**The problem**
Write out every record below exactly, leaving the pictures out.

[Saved data entries]
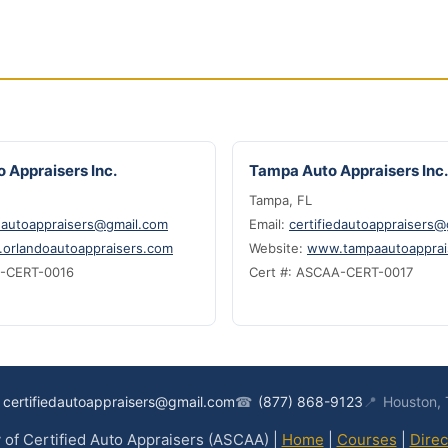
 Appraisers Inc.
Tampa Auto Appraisers Inc.
Tampa, FL
edautoappraisers@gmail.com
Email:
certifiedautoappraisers
orlandoautoappraisers.com
Website:
www.tampaautoapprai
A-CERT-0016
Cert #: ASCAA-CERT-0017
certifiedautoappraisers@gmail.com
☎
(877) 868-9123
📍
Houston,
of Certified Auto Appraisers (ASCAA) |
Home
|
Courses
|
Direc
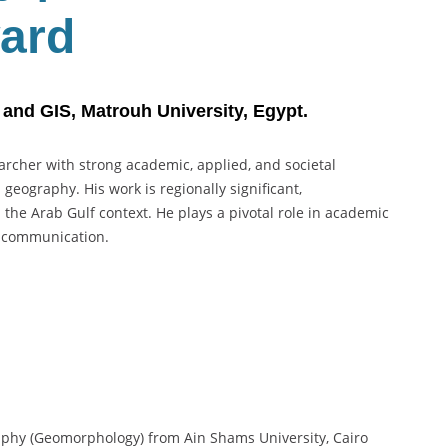
ard
nd GIS, Matrouh University, Egypt.
rcher with strong academic, applied, and societal
eography. His work is regionally significant,
n the Arab Gulf context. He plays a pivotal role in academic
e communication.
phy (Geomorphology) from Ain Shams University, Cairo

**Response box**
 Appraisers Inc.
Tampa Auto Appraisers Inc.
Tampa, FL
edautoappraisers@gmail.com
Email:
certifiedautoappraisers
orlandoautoappraisers.com
Website:
www.tampaautoapprai
A-CERT-0016
Cert #: ASCAA-CERT-0017
certifiedautoappraisers@gmail.com
☎
(877) 868-9123
📍
Houston,
of Certified Auto Appraisers (ASCAA) |
Home
|
Courses
|
Direc
ard
nd GIS, Matrouh University, Egypt.
rcher with strong academic, applied, and societal
eography. His work is regionally significant,
n the Arab Gulf context. He plays a pivotal role in academic
e communication.
phy (Geomorphology) from Ain Shams University, Cairo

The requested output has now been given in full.